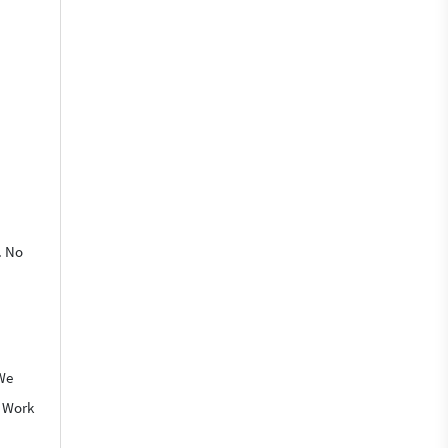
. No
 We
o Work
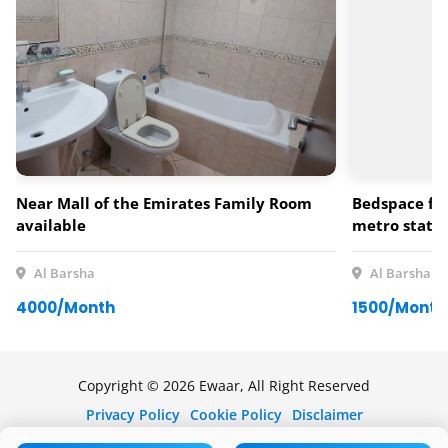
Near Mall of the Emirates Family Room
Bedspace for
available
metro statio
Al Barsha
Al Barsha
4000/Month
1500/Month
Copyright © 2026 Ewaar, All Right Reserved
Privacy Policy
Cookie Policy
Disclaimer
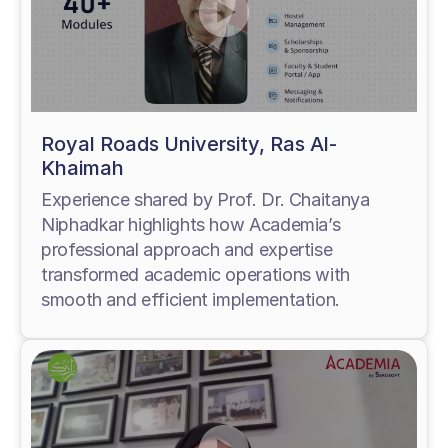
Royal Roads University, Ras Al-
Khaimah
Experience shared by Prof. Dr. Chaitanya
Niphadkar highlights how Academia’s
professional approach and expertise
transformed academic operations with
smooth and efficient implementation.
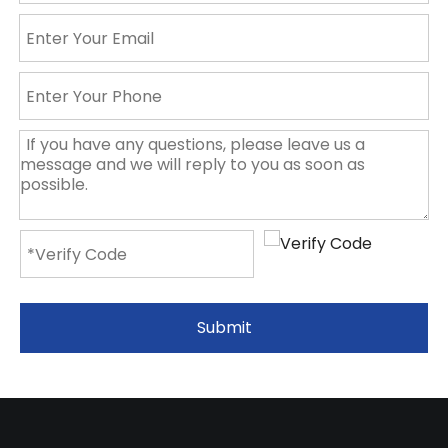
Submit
------
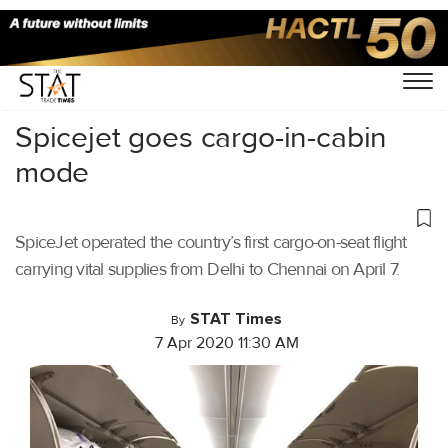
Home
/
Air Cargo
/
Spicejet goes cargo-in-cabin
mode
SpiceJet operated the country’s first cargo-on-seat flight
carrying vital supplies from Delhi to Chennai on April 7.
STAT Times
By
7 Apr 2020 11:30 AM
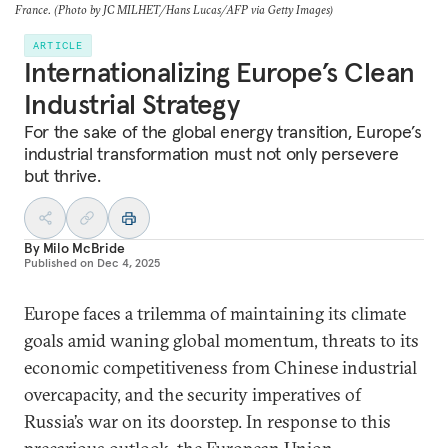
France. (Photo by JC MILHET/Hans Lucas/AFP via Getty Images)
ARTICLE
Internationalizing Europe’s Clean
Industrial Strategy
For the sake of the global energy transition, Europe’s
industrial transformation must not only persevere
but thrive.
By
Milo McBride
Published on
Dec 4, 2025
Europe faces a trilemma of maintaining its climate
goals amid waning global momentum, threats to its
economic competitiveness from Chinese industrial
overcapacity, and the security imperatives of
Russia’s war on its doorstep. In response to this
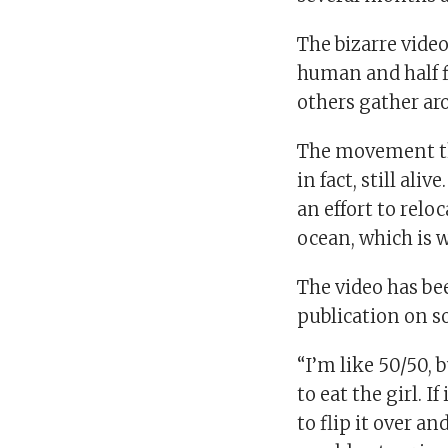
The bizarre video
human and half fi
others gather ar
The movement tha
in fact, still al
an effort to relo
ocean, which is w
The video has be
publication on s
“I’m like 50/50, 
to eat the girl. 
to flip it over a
------
TASK PROMPT >>
Look above for the line with "France. (Photo by" and the line with "to flip it over a", then restate exactly those two lines and all lines between them, with no pictures.

RESULT OF THE EXERCISE >>
France. (Photo by JC MILHET/Hans Lucas/AFP via Getty Images)
ARTICLE
Internationalizing Europe’s Clean
Industrial Strategy
For the sake of the global energy transition, Europe’s
industrial transformation must not only persevere
but thrive.
By
Milo McBride
Published on
Dec 4, 2025
Europe faces a trilemma of maintaining its climate
goals amid waning global momentum, threats to its
economic competitiveness from Chinese industrial
overcapacity, and the security imperatives of
Russia’s war on its doorstep. In response to this
The bizarre video
human and half fi
others gather ar
The movement tha
in fact, still al
an effort to relo
ocean, which is w
The video has be
publication on s
“I’m like 50/50, 
to eat the girl. 
to flip it over a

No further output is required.